Sweeney Todd brought offers of work. Against the advice of her agent Lansbury plumped for a detective series called Murder, She Wrote. The show would run from 1984 to 1996 and make her the highest-paid woman actor in television. Several commentators have noted how canny Lansbury was in retaining the rights as a producer: the series would become an unprecedented global smash.

Jessica Fletcher

“I wasn’t being canny,” she says, laughing. “I had no idea it would become such an enormous favourite. Of course it still plays all over America. But I’m amazed how huge it was in Europe. When I did Blithe Spirit in London, two years ago, I was treated like a rock star. It was astonishing to me. I’m so pleased that people loved Jessica Fletcher. She was a great character. I managed to get the writers to move away from making her a cute woman. I didn’t want her to be cute. I wanted her to be a real individual who cared about youth, who was fascinated by crime and who got along with the police. I could have gone on playing her forever. But I had to pull the plug some time.”
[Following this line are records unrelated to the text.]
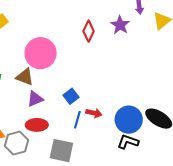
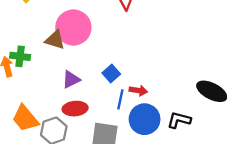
brown triangle: (25, 77) -> (55, 40), moved
blue circle: (129, 120) -> (145, 119), moved

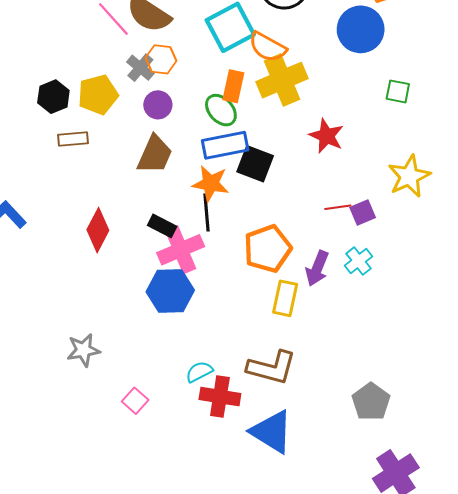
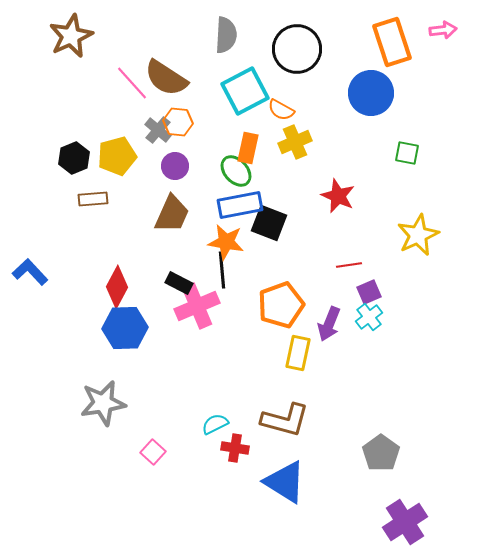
orange semicircle: (268, 47) -> (281, 110), size x0.7
yellow cross: (282, 80) -> (295, 142), size x0.7
purple square: (363, 212) -> (369, 292), moved
blue hexagon: (170, 291) -> (125, 328), moved
gray star: (83, 350) -> (103, 403), size x1.4
red cross: (220, 397) -> (235, 448), size x0.7

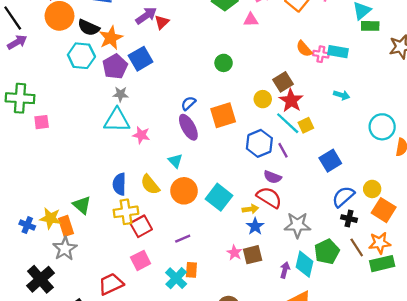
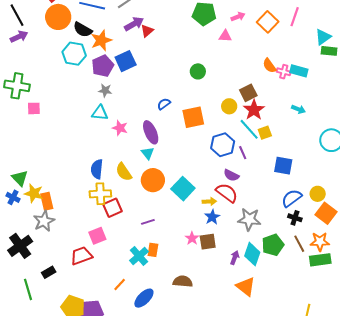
cyan triangle: (117, 120) -> (100, 113), size x0.7
purple ellipse: (188, 127) -> (151, 132), moved
blue square: (330, 161) -> (283, 166), turned 36
green triangle: (82, 205) -> (20, 178), moved
pink square: (141, 260) -> (97, 236), moved

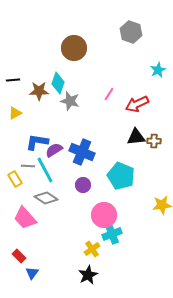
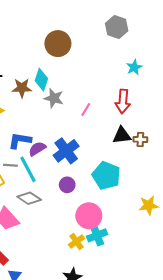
cyan star: (158, 70) -> (134, 67), moved
pink line: (109, 94) -> (86, 110), moved
red arrow: (137, 104) -> (123, 101), turned -60
blue cross: (82, 152) -> (66, 151), turned 30
yellow cross: (92, 249) -> (76, 242), moved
Lansbury’s biographers have described her as meticulous and detailed. A keen letter writer, she makes copies of all her correspondence by hand. Perhaps her super-sleuth alter ego was a smash hit because she reflects so many of Lansbury’s own characteristics. “I’ve surprised myself at times by how much I enjoy taking on the characteristics that belong to someone other than myself. But I did bring a certain practicality to Jessica.”

It remains the part she’s most recognised for on the street. “Of course as I get older they have to look twice or maybe three times. I don’t have any illusions. It is, after all, many, many years since I stopped playing Jessica. She remains. She’s still the same. I’m the same. But I look a little different.”

Angela Lansbury: A Celebration is at Bord Gáis Energy Theatre on February 21st, as part of the Audi Dublin International Film Festival

Conspiracy theories: ‘The Manchurian Candidate’

This year’s Audi Dublin International Film Festival is screening The Manchurian Candidate at the Light House Cinema, at Smithfield in Dublin, on February 21st.

The 1962 film (which was remade in 2004), stars Angela Lansbury and Frank Sinatra. Set during the cold war, it follows an international communist plot to assassinate a US politician using brainwashed American POWs. "Such a strange life, that film had," Lansbury says. "It came out around the time of John F Kennedy's assassination. Frank Sinatra was, in some way, a producer – I don't know the details. But he seemed to have access to the film, and he literally took it off the market and put it in a cupboard somewhere. He was so concerned people would think the idea might have come from that film.

“He had been a great friend of Kennedy’s, and he hated that. So the film was taken out of circulation. It wasn’t until much later that it gained a reputation. And it was kids who found it. At colleges and universities. They were the ones who made it a hit. They recognised it as one of the great films of its time.”